I militari israeliani si trovano sulla cosiddetta Linea Alpha, all’interno della zona demilitarizzata, per la prima volta da quando è stato firmato l’Accordo sul disimpegno tra Israele e Siria del 1974. Secondo le Idf, il dispiegamento delle loro unità in questa zona sarebbe stato effettuato in coordinamento con la Forza di disimpegno degli osservatori delle Nazioni Unite (Undof), la missione dell’Onu istituita nel 1974 per il mantenimento della pace tra Israele e Siria dopo la fine della guerra del Kippur.

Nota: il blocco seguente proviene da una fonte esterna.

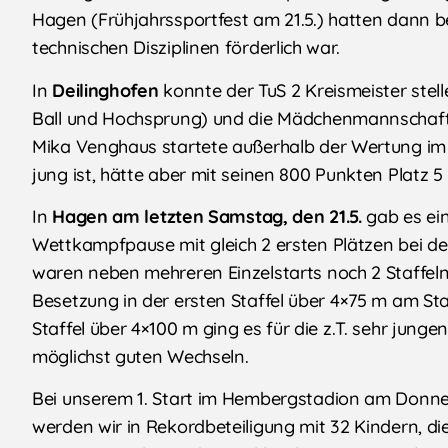
Hagen (Frühjahrssportfest am 21.5.) hatten dann b
technischen Disziplinen förderlich war.
In
Deilinghofen
konnte der TuS 2 Kreismeister stel
Ball und Hochsprung) und die Mädchenmannschaft wu
Mika Venghaus startete außerhalb der Wertung im D
jung ist, hätte aber mit seinen 800 Punkten Platz 5 
In
Hagen am letzten Samstag, den 21.5.
gab es ei
Wettkampfpause mit gleich 2 ersten Plätzen bei den
waren neben mehreren Einzelstarts noch 2 Staffeln 
Besetzung in der ersten Staffel über 4×75 m am Start
Staffel über 4×100 m ging es für die z.T. sehr jun
möglichst guten Wechseln.
Bei unserem 1. Start im Hembergstadion am Donne
werden wir in Rekordbeteiligung mit 32 Kindern, die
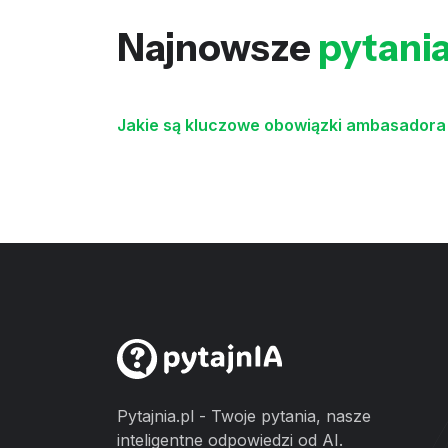
Najnowsze
pytani
Jakie są kluczowe obowiązki ambasadora 
Pytajnia.pl - Twoje pytania, nasze
inteligentne odpowiedzi od AI.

Inoltre, le Idf hanno preso il controllo del versante siriano del Monte Hermon, senza incontrare alcuna resistenza durante l’operazione.

Lo ha riferito il quotidiano “The Times of Israel”, secondo cui l’operazione è stata condotta dalle forze speciali Shaldag dell’aeronautica militare israeliana.

Sempre nella giornata di lunedi le Idf hanno avvertito i residenti di cinque villaggi della Siria meridionale, vicino al confine con Israele, di “restare a casa e non uscire fino a nuovo avviso”.

Ieri mattina il ministro degli Esteri israeliano, Gideon Sa’ar, ha fatto sapere che l’esercito ha colpito presunti siti dove erano stoccati armi chimiche e razzi a lungo raggio in Siria per evitare che cadessero nelle mani di attori ostili. “Il nostro unico interesse è la sicurezza di Israele e dei suoi cittadini. Ecco perché abbiamo attaccato i sistemi d’arma strategici, come, ad esempio, le rimanenti armi chimiche, o i missili e i razzi a lungo raggio, affinché non cadano nelle mani degli estremisti”, ha affermato.

La Siria ha accettato di rinunciare alle sue scorte di armi chimiche nel 2013, dopo che il governo è stato accusato di aver lanciato un attacco vicino a Damasco che ha ucciso centinaia di persone. Tuttavia è opinione diffusa che abbia conservato alcune delle armi, ed è stato accusato di averle usate nuovamente negli anni successivi.